One sometimes wonders what publishers would do if World War II had never happened. Each year brings hundreds of new books about a conflict that ended 80 years ago, and there is only so many times you can read about the Battle of Midway. Luckily for us, Paul Thomas Chamberlin offers us an invigorating and exceptionally well-written account of the war and its roots in colonialism, interpreting the global battle not so much as the last Good War but as a struggle for dominance, with atrocities committed by soldiers on all sides.

Chamberlin provocatively frames the war as being as much about the West against the Soviet Union as it was the West against Germany and Japan, including details about Operation Unthinkable, which was Churchill’s plan to enlist the defeated German Army to fight against the Soviets, and Operation Rankin, F.D.R.’s scheme to parachute American soldiers into a teetering Berlin to foil Stalin’s occupation of Germany. Two of every three people killed in the war were civilians, a fact that underscores just how horrific and unheroic some of the tactics were. Scorched Earth offers not only a panoramic account of the most destructive war in history but illuminates the path that led us to the Cold War and beyond.

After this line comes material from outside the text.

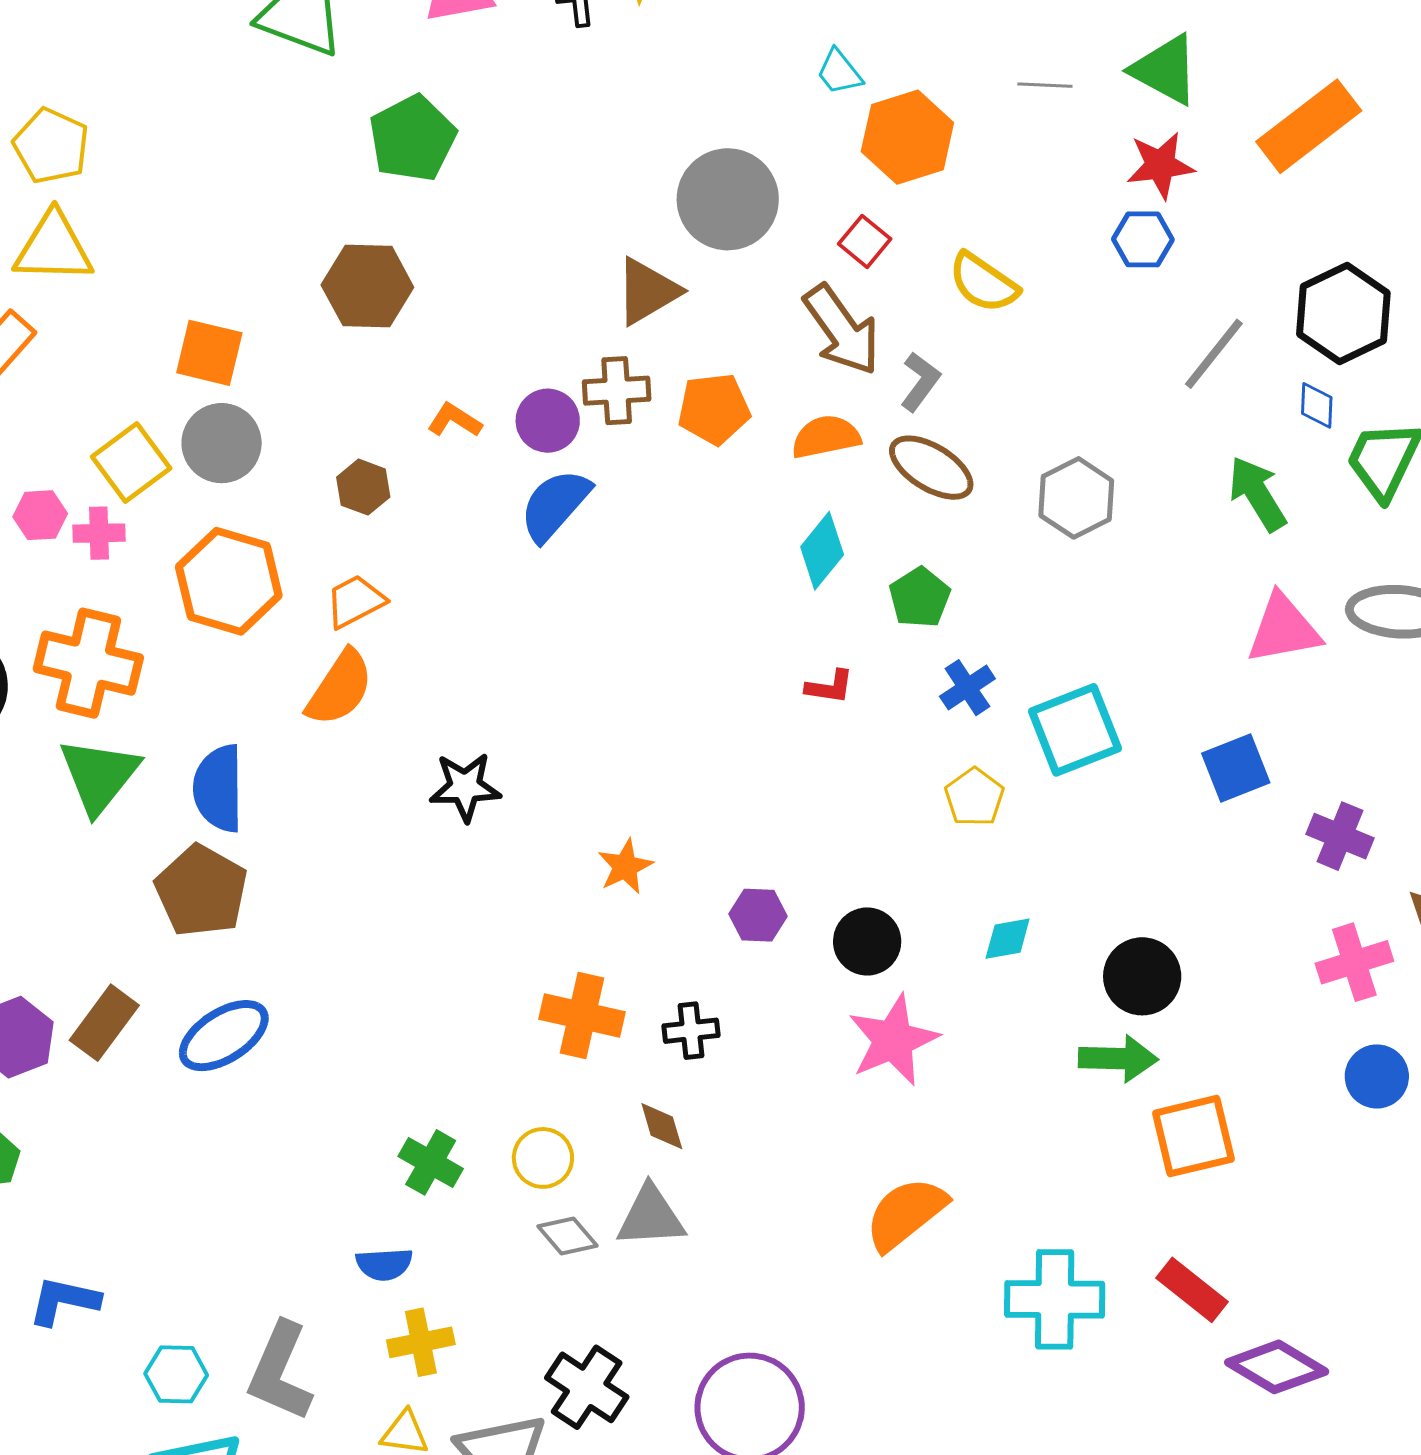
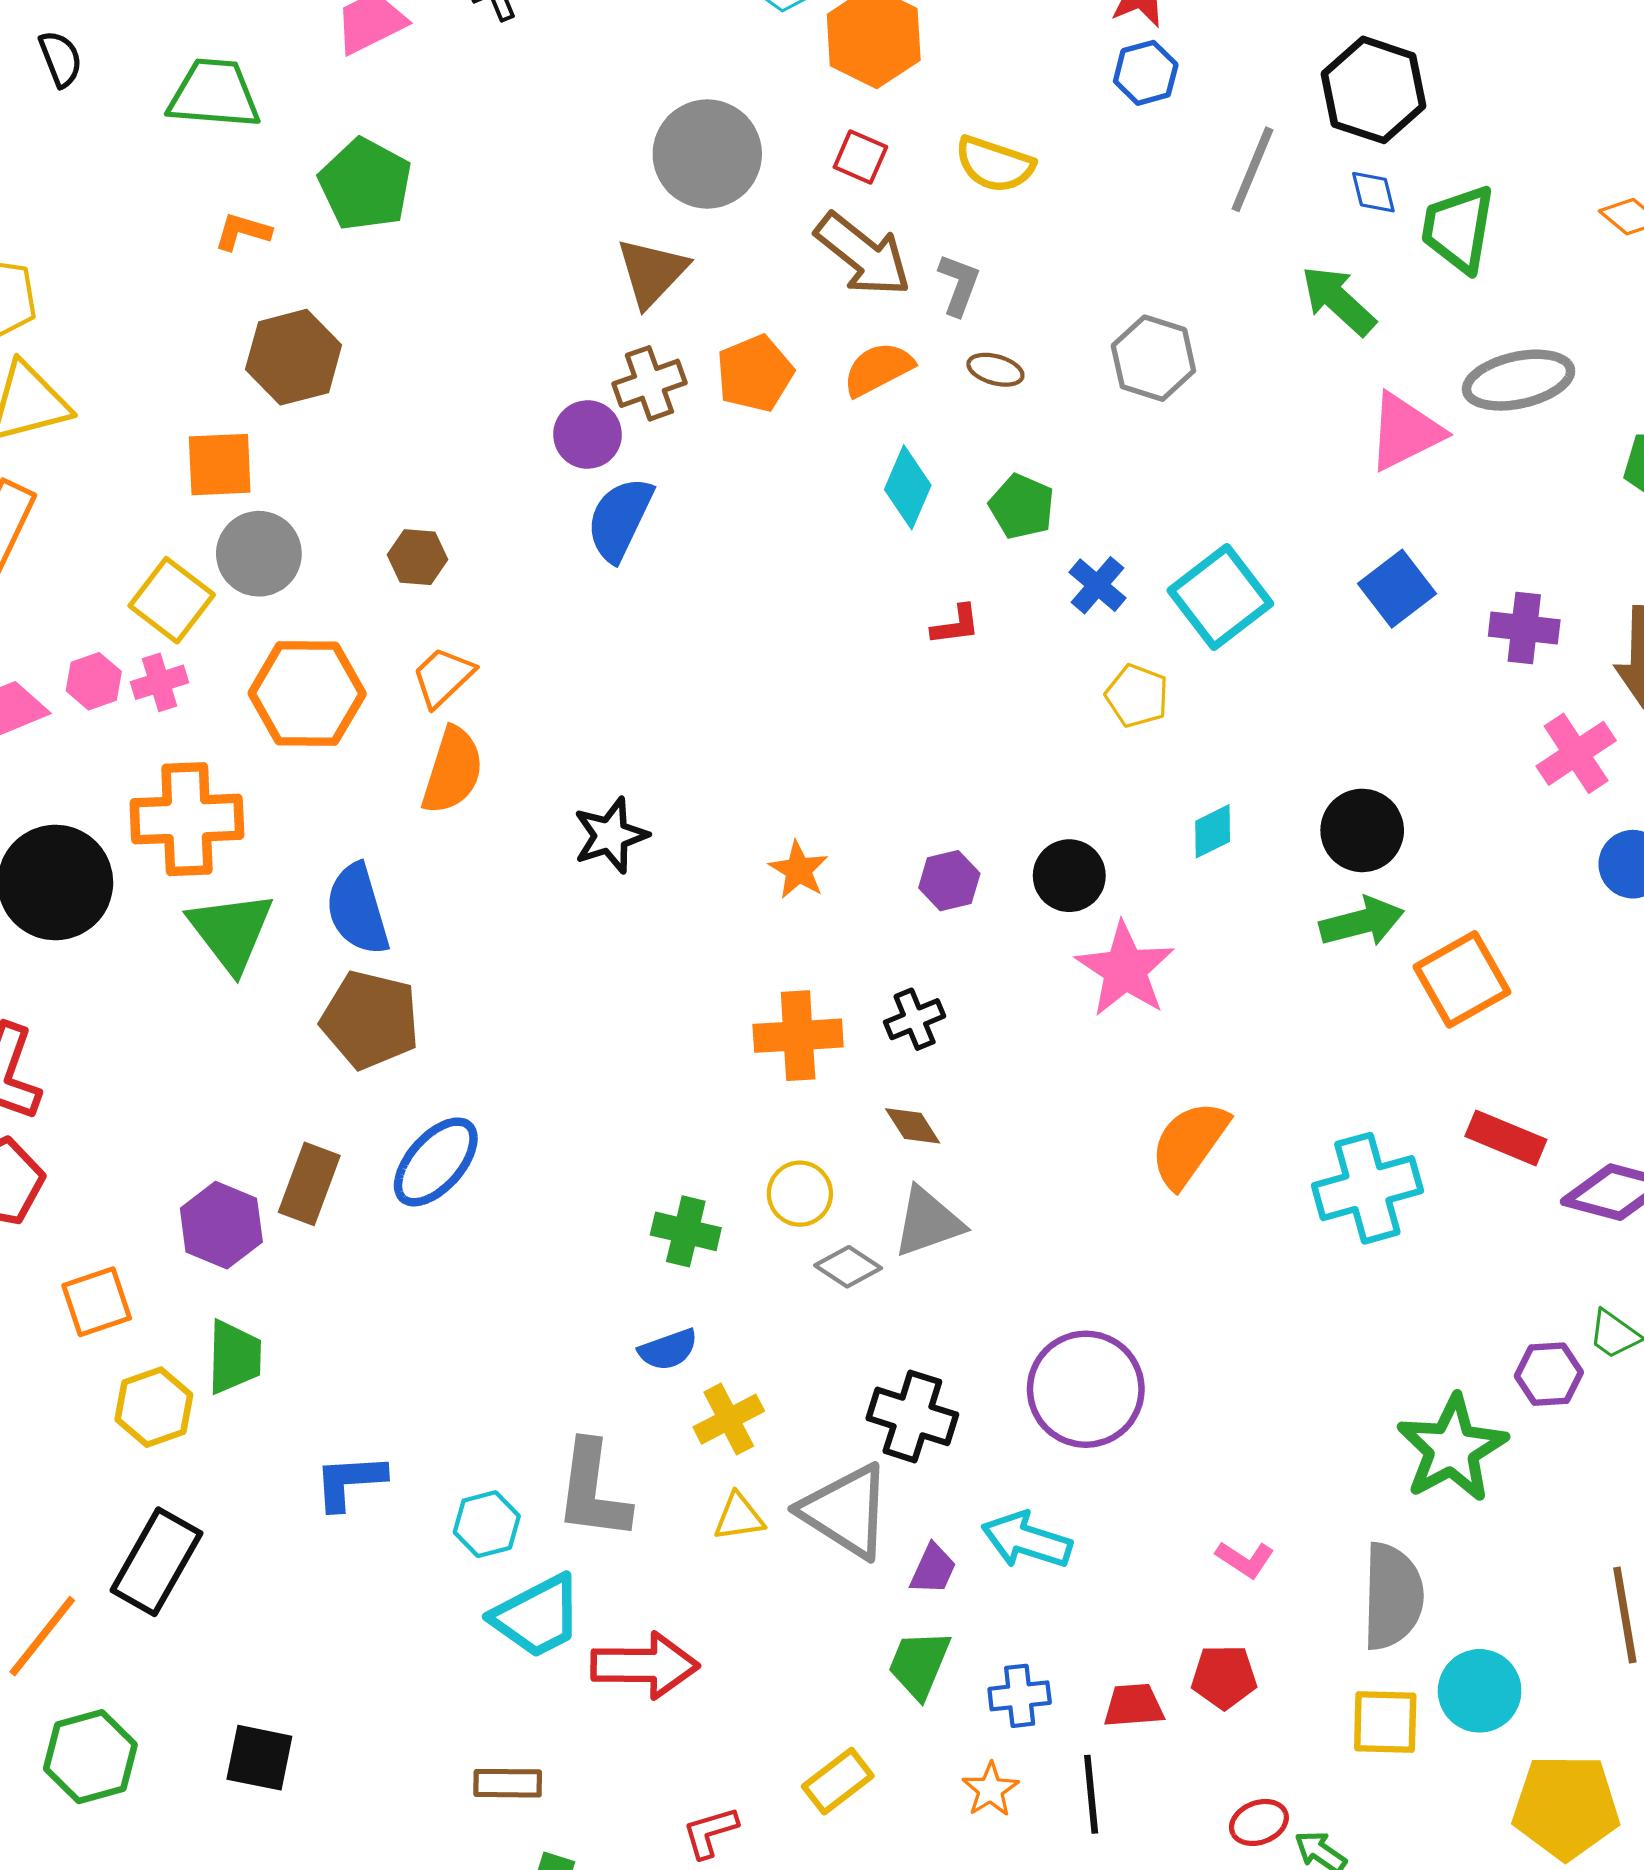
brown hexagon: (367, 286) -> (294, 357), moved
orange L-shape: (455, 420) -> (243, 232), moved
brown ellipse: (931, 468) -> (995, 370), size x0.6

Little Bosses Everywhere: How the Pyramid Scheme Shaped America by Bridget Read

Multi-level marketing, better known to those in the business as M.L.M., does not seem like a sexy subject, but in the hands of Bridget Read the stories of those who worked for Mary Kay, Amway, and Herbal Life are utterly engrossing. Who doesn’t want to be their own boss, recruiting friends to buy products and perhaps to become little bosses themselves, selling even more products and enlisting their friends in turn to join the business? At some point, of course, the pyramid scheme collapses upon itself, leaving so many who had hoped to get rich quick instead ending up broke even quicker, thanks to entry fees, leftover inventory, and expensive seminars. For those of us old enough to remember the apparent innocence of Tupperware parties, where a housewife would invite her friends over to see and buy food containers available only through direct selling, Little Bosses Everywhere is a dark tale, indeed, of warped capitalism and dashed dreams.

The Buried City: Unearthing the Real Pompeii by Gabriel Zuchtriegel

Pompeii rules our imagination the same way the Titanic does: a thriving enterprise suddenly gone—in the Roman city’s case, destroyed by the eruption of Mount Vesuvius in 79 A.D. Unlike the Titanic, of course, you can easily visit the ruins of Pompeii, and in this enthralling and handsomely produced account by the director of the Pompeii Archaeological Park, Gabriel Zuchtriegel, we learn who lived there, how they went about their days and nights, and about their final hours. A third of the site remains unexcavated, so there is still much to learn beyond the ruins that have already given us unmade beds, dishes left drying, and bodies encased in ash. The reader can ask for no better guide to the emotional pull of Pompeii than this author.